◆ **Prompt**:
The records that follow should be copied out exactly, pictures excluded.

◆ **Data records**:
::::::

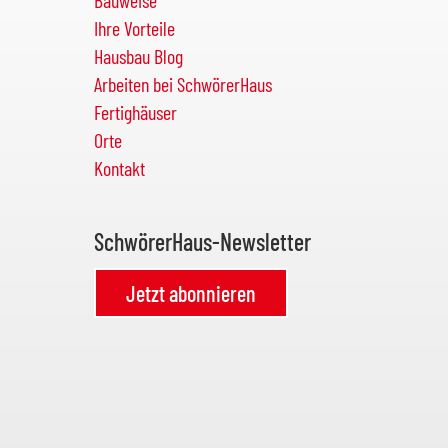
Ihre Vorteile
Hausbau Blog
Arbeiten bei SchwörerHaus
Fertighäuser
Orte
Kontakt
SchwörerHaus-Newsletter
Jetzt abonnieren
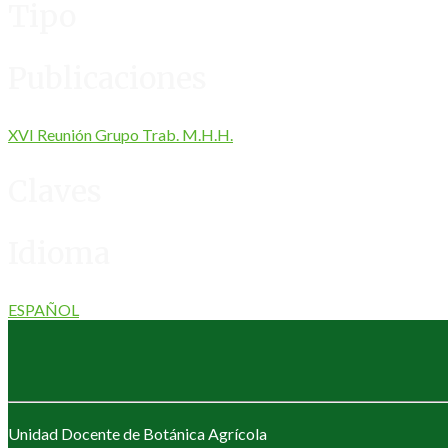
Tipo
Publicaciones
XVI Reunión Grupo Trab. M.H.H.
Claves
Idioma
ESPAÑOL
Unidad Docente de Botánica Agrícola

::::::

◆ **Exercise output**:
Ihre Vorteile
Hausbau Blog
Arbeiten bei SchwörerHaus
Fertighäuser
Orte
Kontakt
SchwörerHaus-Newsletter
Jetzt abonnieren
Tipo
Publicaciones
XVI Reunión Grupo Trab. M.H.H.
Claves
Idioma
ESPAÑOL
Unidad Docente de Botánica Agrícola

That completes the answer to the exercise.